• DIRECTIONS: Only the pictures should be left out; write out all other data exactly.

═══

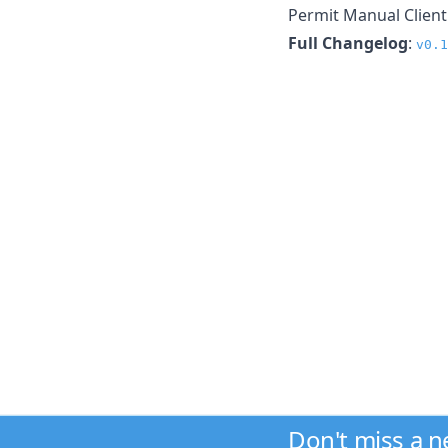
Permit Manual Client
Full Changelog
:
v0.1
Don't miss a 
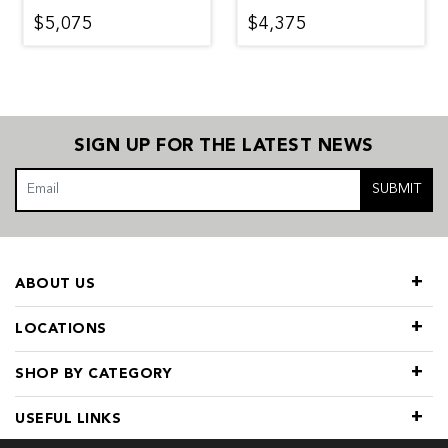
$5,075
$4,375
SIGN UP FOR THE LATEST NEWS
SUBMIT
ABOUT US
LOCATIONS
SHOP BY CATEGORY
USEFUL LINKS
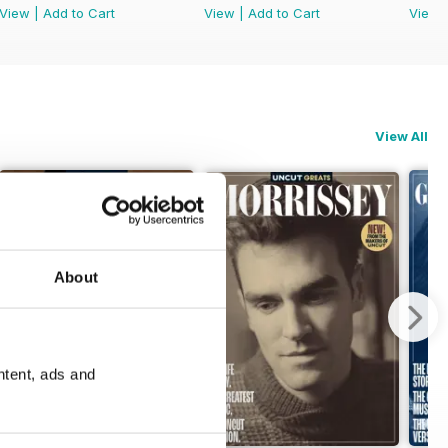
View
|
Add to Cart
View
|
Add to Cart
View
View All
About
ntent, ads and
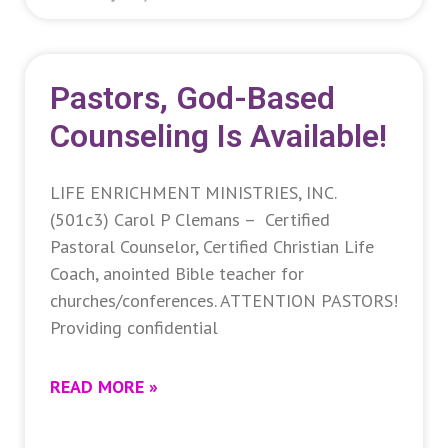
Pastors, God-Based
Counseling Is Available!
LIFE ENRICHMENT MINISTRIES, INC.
(501c3) Carol P Clemans – Certified
Pastoral Counselor, Certified Christian Life
Coach, anointed Bible teacher for
churches/conferences. ATTENTION PASTORS!
Providing confidential
READ MORE »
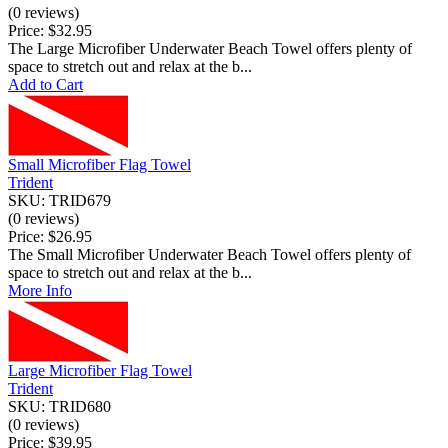
(0 reviews)
Price:
$32.95
The Large Microfiber Underwater Beach Towel offers plenty of
space to stretch out and relax at the b...
Add to Cart
Small Microfiber Flag Towel
Trident
SKU: TRID679
(0 reviews)
Price:
$26.95
The Small Microfiber Underwater Beach Towel offers plenty of
space to stretch out and relax at the b...
More Info
Large Microfiber Flag Towel
Trident
SKU: TRID680
(0 reviews)
Price:
$39.95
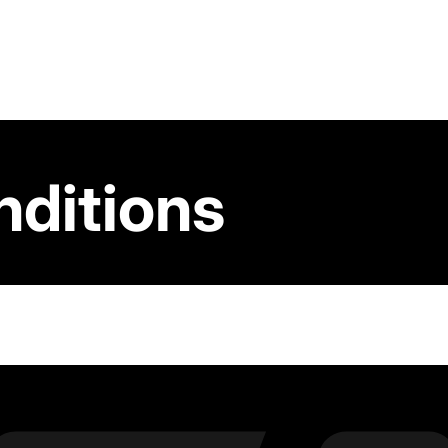
nditions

═══

• EXERCISE ANSWER:
Permit Manual Client
Full Changelog
:
v0.1
Don't miss a 
$5,075
$4,375
SIGN UP FOR THE LATEST NEWS
SUBMIT
ABOUT US
LOCATIONS
SHOP BY CATEGORY
USEFUL LINKS
View
|
Add to Cart
View
|
Add to Cart
View
View All
About
ntent, ads and
Pastors, God-Based
Counseling Is Available!
LIFE ENRICHMENT MINISTRIES, INC.
(501c3) Carol P Clemans – Certified
Pastoral Counselor, Certified Christian Life
Coach, anointed Bible teacher for
churches/conferences. ATTENTION PASTORS!
Providing confidential
READ MORE »
(0 reviews)
Price:
$32.95
The Large Microfiber Underwater Beach Towel offers plenty of
space to stretch out and relax at the b...
Add to Cart
Small Microfiber Flag Towel
Trident
SKU: TRID679
(0 reviews)
Price:
$26.95
The Small Microfiber Underwater Beach Towel offers plenty of
space to stretch out and relax at the b...
More Info
Large Microfiber Flag Towel
Trident
SKU: TRID680
(0 reviews)
Price:
$39.95
nditions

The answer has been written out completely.